Formation of community partnerships to support biodiversity and traditional livelihoods of the Dukha reindeer herders;
Evaluate current hunting regulations to identify how the laws affect reindeer herders’ access to food and income.
Establish a programme to increase herd size and prevent and treat reindeer diseases, using both Western science and traditional knowledge
Conduct an impact assessment of climate, environmental, social and economic changes in the region, including tourism. Scenarios for future land use change and developing local adaptation strategies should be included.
Organize community round-table discussions and field visits to promote mutual understanding and dialogue between herders, tourism operators, local government, and other stakeholders on land use and resources in reindeer herding areas.

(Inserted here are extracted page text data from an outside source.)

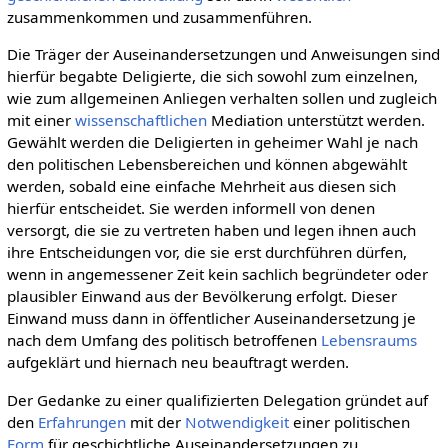
zusammenkommen und zusammenführen.
Die Träger der Auseinandersetzungen und Anweisungen sind
hierfür begabte Deligierte, die sich sowohl zum einzelnen,
wie zum allgemeinen Anliegen verhalten sollen und zugleich
mit einer
wissenschaftlichen
Mediation unterstützt werden.
Gewählt werden die Deligierten in geheimer Wahl je nach
den politischen Lebensbereichen und können abgewählt
werden, sobald eine einfache Mehrheit aus diesen sich
hierfür entscheidet. Sie werden informell von denen
versorgt, die sie zu vertreten haben und legen ihnen auch
ihre Entscheidungen vor, die sie erst durchführen dürfen,
wenn in angemessener Zeit kein sachlich begründeter oder
plausibler Einwand aus der Bevölkerung erfolgt. Dieser
Einwand muss dann in öffentlicher Auseinandersetzung je
nach dem Umfang des politisch betroffenen
Lebensraums
aufgeklärt und hiernach neu beauftragt werden.
Der Gedanke zu einer qualifizierten Delegation gründet auf
den
Erfahrungen
mit der
Notwendigkeit
einer politischen
Form
für geschichtliche Auseinandersetzungen zu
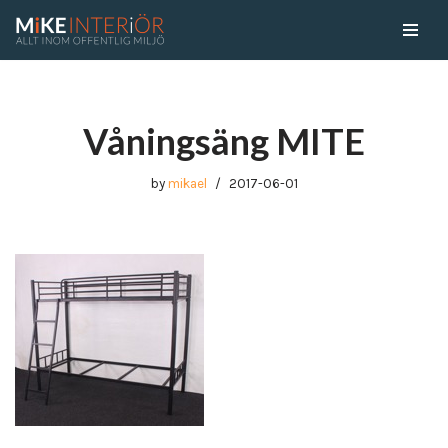
Skip
to
content
Våningsäng MITE
by
mikael
2017-06-01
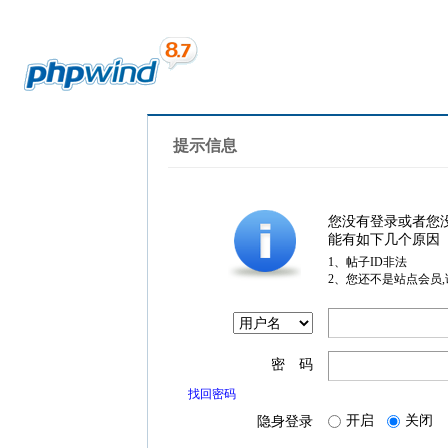
提示信息
您没有登录或者您
能有如下几个原因
1、帖子ID非法
2、您还不是站点会员
密 码
找回密码
开启
关闭
隐身登录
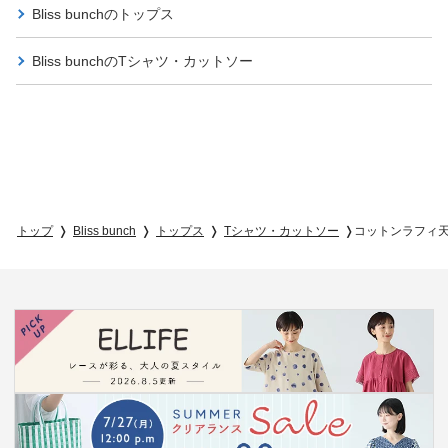
Bliss bunchの
トップス
Bliss bunchの
Tシャツ・カットソー
トップ
Bliss bunch
トップス
Tシャツ・カットソー
コットンラフィ天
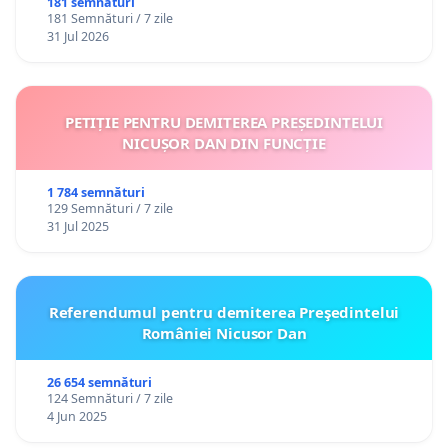
181 semnături
181 Semnături / 7 zile
31 Jul 2026
PETIȚIE PENTRU DEMITEREA PREȘEDINTELUI
NICUȘOR DAN DIN FUNCȚIE
1 784 semnături
129 Semnături / 7 zile
31 Jul 2025
Referendumul pentru demiterea Preşedintelui
României Nicusor Dan
26 654 semnături
124 Semnături / 7 zile
4 Jun 2025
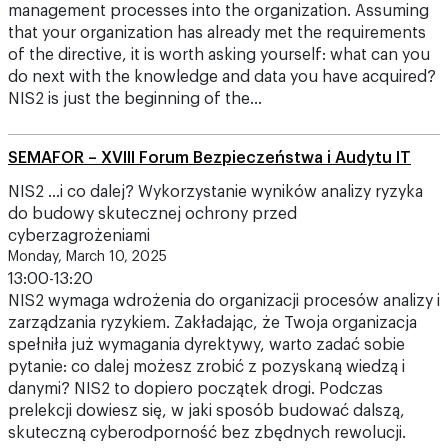
management processes into the organization. Assuming
that your organization has already met the requirements
of the directive, it is worth asking yourself: what can you
do next with the knowledge and data you have acquired?
NIS2 is just the beginning of the…
SEMAFOR – XVIII Forum Bezpieczeństwa i Audytu IT
NIS2 ...i co dalej? Wykorzystanie wyników analizy ryzyka
do budowy skutecznej ochrony przed
cyberzagrożeniami
Monday, March 10, 2025
13:00-13:20
NIS2 wymaga wdrożenia do organizacji procesów analizy i
zarządzania ryzykiem. Zakładając, że Twoja organizacja
spełniła już wymagania dyrektywy, warto zadać sobie
pytanie: co dalej możesz zrobić z pozyskaną wiedzą i
danymi? NIS2 to dopiero początek drogi. Podczas
prelekcji dowiesz się, w jaki sposób budować dalszą,
skuteczną cyberodporność bez zbędnych rewolucji.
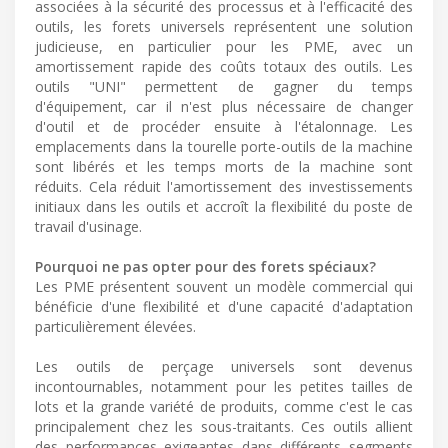
associées à la sécurité des processus et à l'efficacité des
outils, les forets universels représentent une solution
judicieuse, en particulier pour les PME, avec un
amortissement rapide des coûts totaux des outils. Les
outils "UNI" permettent de gagner du temps
d'équipement, car il n'est plus nécessaire de changer
d'outil et de procéder ensuite à l'étalonnage. Les
emplacements dans la tourelle porte-outils de la machine
sont libérés et les temps morts de la machine sont
réduits. Cela réduit l'amortissement des investissements
initiaux dans les outils et accroît la flexibilité du poste de
travail d'usinage.
Pourquoi ne pas opter pour des forets spéciaux?
Les PME présentent souvent un modèle commercial qui
bénéficie d'une flexibilité et d'une capacité d'adaptation
particulièrement élevées.
Les outils de perçage universels sont devenus
incontournables, notamment pour les petites tailles de
lots et la grande variété de produits, comme c'est le cas
principalement chez les sous-traitants. Ces outils allient
des performances exigeantes dans différents segments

Provide assistance to develop local herders’ institutions, such as the reindeer herders’ information and knowledge centre in Tsagaannuur.
The report contains striking photographic portraits of the Dukha reindeer herders and their environment, as well as case studies of individual members of the community focusing on tourism, health and hunting issues.
The report, which is part of the UNEP Nomadic Herders initiative, was officially launched during a special ‘Ice Cinema’ event held in Kautokeino, the heart of reindeer husbandry in northern Norway, as part of the World Indigenous Television Broadcasting Conference.